Exercise aim: Scan the data. Collect each line that contains the word "every".

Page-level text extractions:
- - - - -

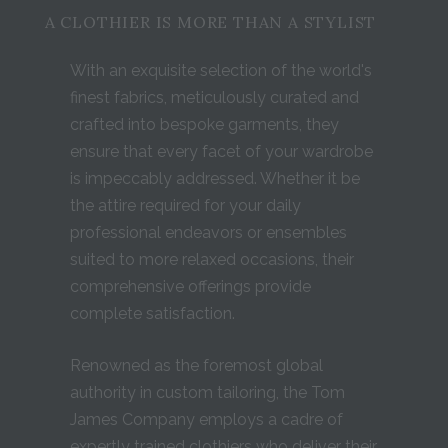
A CLOTHIER IS MORE THAN A STYLIST
With an exquisite selection of the world's
finest fabrics, meticulously curated and
crafted into bespoke garments, they
ensure that every facet of your wardrobe
is impeccably addressed. Whether it be
the attire required for your daily
professional endeavors or ensembles
suited to more relaxed occasions, their
comprehensive offerings provide
complete satisfaction.
Renowned as the foremost global
authority in custom tailoring, the Tom
James Company employs a cadre of
expertly trained clothiers who deliver their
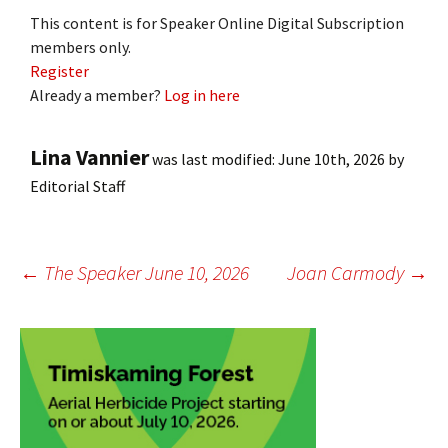
This content is for Speaker Online Digital Subscription
members only.
Register
Already a member?
Log in here
Lina Vannier
was last modified:
June 10th, 2026
by
Editorial Staff
Post
←
The Speaker June 10, 2026
Joan Carmody
→
navigation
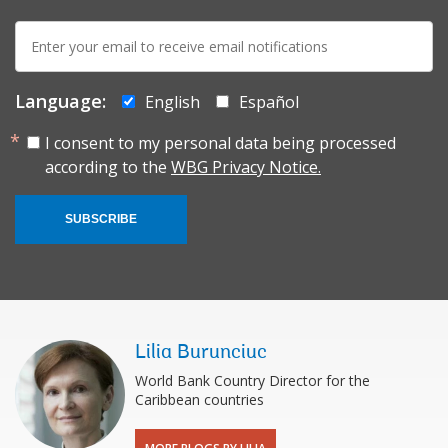
E-
mail:
Language:
English
Español
I consent to my personal data being processed
according to the
WBG Privacy Notice.
SUBSCRIBE
Lilia Burunciuc
World Bank Country Director for the
Caribbean countries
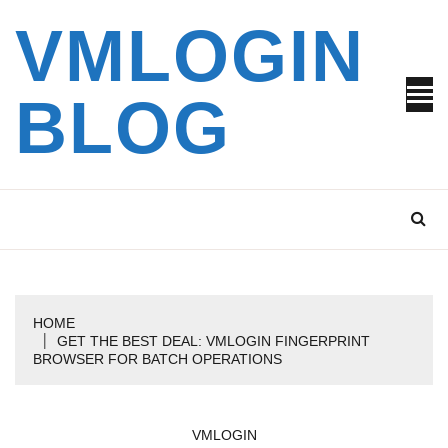
Skip
VMLOGIN
to
content
BLOG
HOME
GET THE BEST DEAL: VMLOGIN FINGERPRINT
BROWSER FOR BATCH OPERATIONS
VMLOGIN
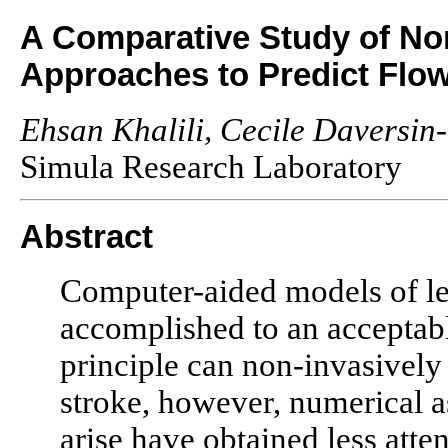
A Comparative Study of Nor
Approaches to Predict Flow
Ehsan Khalili, Cecile Daversin-
Simula Research Laboratory
Abstract
Computer-aided models of lef
accomplished to an acceptabl
principle can non-invasively
stroke, however, numerical a
arise have obtained less atte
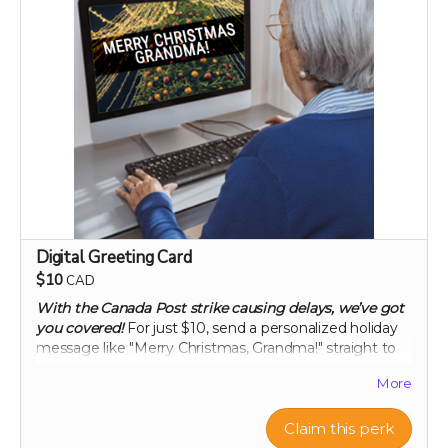
each capsule contains patented 750 mg
Mandrimax® Extra Strength 2:1
Citrus reticulata
peel extract
Digital Greeting Card
$10
CAD
With the Canada Post strike causing delays, we’ve got
you covered!
For just $10, send a personalized holiday
message like "Merry Christmas, Grandma!" straight to
your loved ones' inbox. Along with your greeting, we’ll
More
let them know you’ve made a thoughtful contribution
in their name to Project Citru. Your support helps fund
a groundbreaking clinical trial to save ancient citrus,
Claim this perk
your gut, and the planet. Skip the snail mail and spread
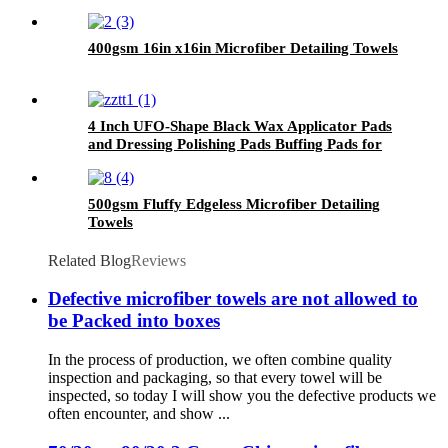
400gsm 16in x16in Microfiber Detailing Towels
4 Inch UFO-Shape Black Wax Applicator Pads
and Dressing Polishing Pads Buffing Pads for
Car
500gsm Fluffy Edgeless Microfiber Detailing
Towels
Related Blog
Reviews
Defective microfiber towels are not allowed to
be Packed into boxes
In the process of production, we often combine quality
inspection and packaging, so that every towel will be
inspected, so today I will show you the defective products we
often encounter, and show ...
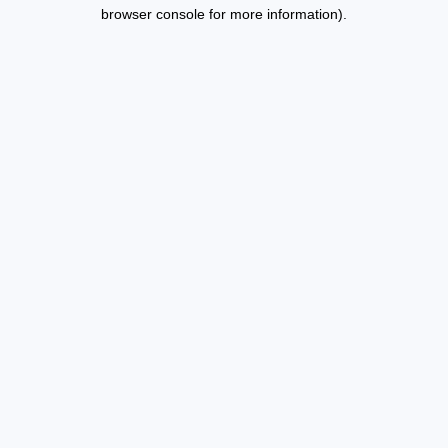
browser console for more information).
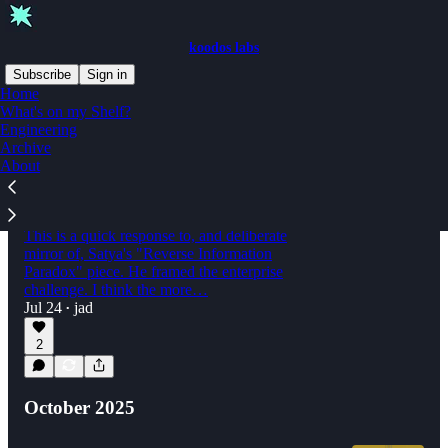
koodos labs
Subscribe
Sign in
Home
What's on my Shelf?
Engineering
Latest
Top
Discussions
Archive
About
The Reverse Information Paradox Follows
You Home
This is a quick response to, and deliberate
mirror of, Satya's "Reverse Information
Paradox" piece. He framed the enterprise
challenge. I think the more…
Jul 24
jad
•
2
October 2025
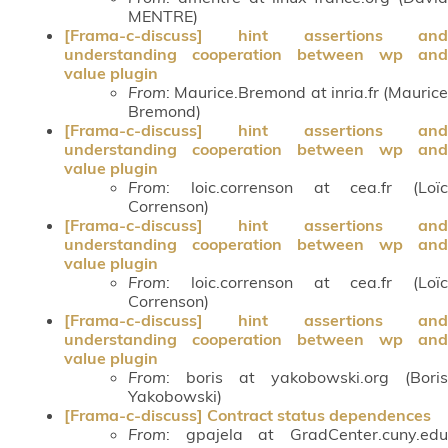
MENTRE)
[Frama-c-discuss] hint assertions and
understanding cooperation between wp and
value plugin
From
: Maurice.Bremond at inria.fr (Maurice
Bremond)
[Frama-c-discuss] hint assertions and
understanding cooperation between wp and
value plugin
From
: loic.correnson at cea.fr (Loïc
Correnson)
[Frama-c-discuss] hint assertions and
understanding cooperation between wp and
value plugin
From
: loic.correnson at cea.fr (Loïc
Correnson)
[Frama-c-discuss] hint assertions and
understanding cooperation between wp and
value plugin
From
: boris at yakobowski.org (Boris
Yakobowski)
[Frama-c-discuss] Contract status dependences
From
: gpajela at GradCenter.cuny.edu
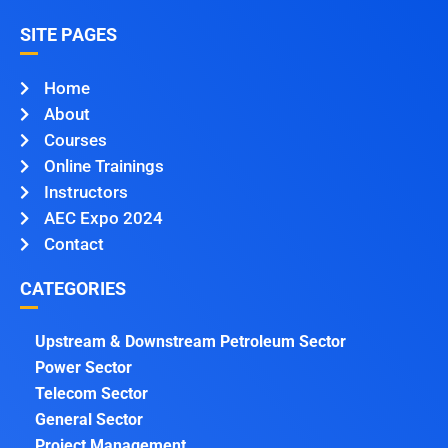
SITE PAGES
Home
About
Courses
Online Trainings
Instructors
AEC Expo 2024
Contact
CATEGORIES
Upstream & Downstream Petroleum Sector
Power Sector
Telecom Sector
General Sector
Project Management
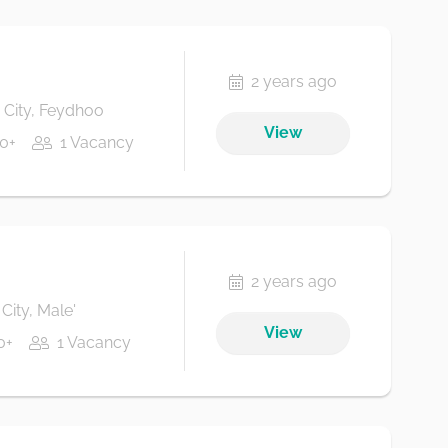
2 years ago
City, Feydhoo
View
0+
1 Vacancy
2 years ago
City, Male'
View
0+
1 Vacancy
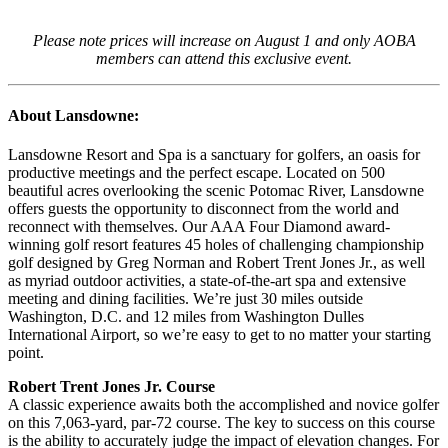
Please note prices will increase on August 1 and only AOBA
members can attend this exclusive event.
About Lansdowne:
Lansdowne Resort and Spa is a sanctuary for golfers, an oasis for
productive meetings and the perfect escape. Located on 500
beautiful acres overlooking the scenic Potomac River, Lansdowne
offers guests the opportunity to disconnect from the world and
reconnect with themselves. Our AAA Four Diamond award-
winning golf resort features 45 holes of challenging championship
golf designed by Greg Norman and Robert Trent Jones Jr., as well
as myriad outdoor activities, a state-of-the-art spa and extensive
meeting and dining facilities. We’re just 30 miles outside
Washington, D.C. and 12 miles from Washington Dulles
International Airport, so we’re easy to get to no matter your starting
point.
Robert Trent Jones Jr. Course
A classic experience awaits both the accomplished and novice golfer
on this 7,063-yard, par-72 course. The key to success on this course
is the ability to accurately judge the impact of elevation changes. For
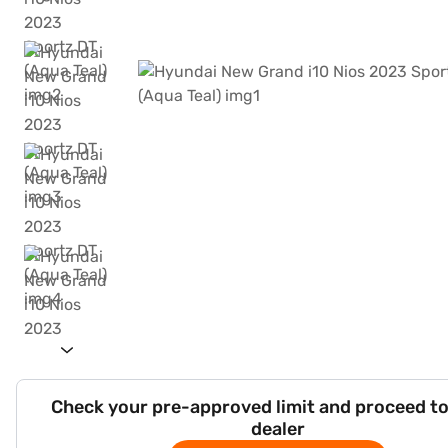
Check your pre-approved limit and proceed to
dealer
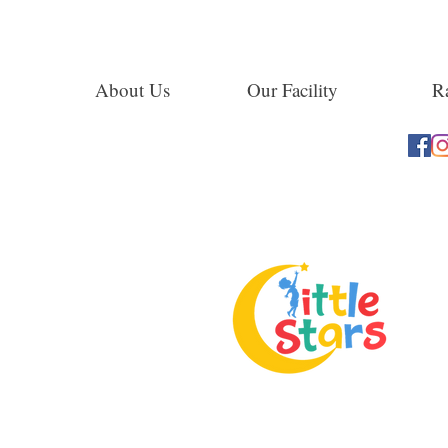
About Us
Our Facility
Ra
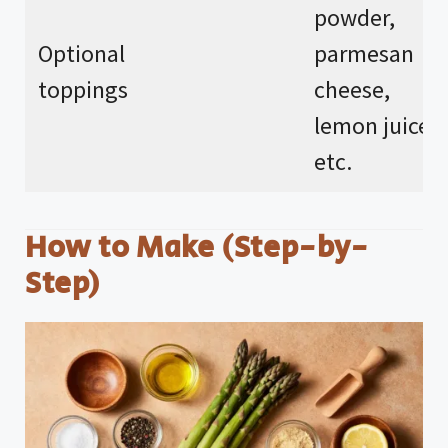
powder,
Optional
parmesan
toppings
cheese,
lemon juice,
etc.
How to Make (Step-by-
Step)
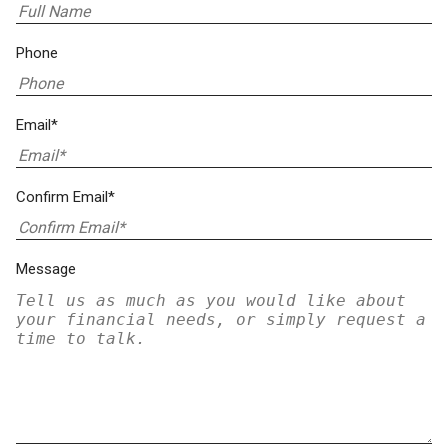
Phone
Email*
Confirm Email*
Message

- - - - -

Completed exercise:
ensure that every facet of your wardrobe
inspection and packaging, so that every towel will be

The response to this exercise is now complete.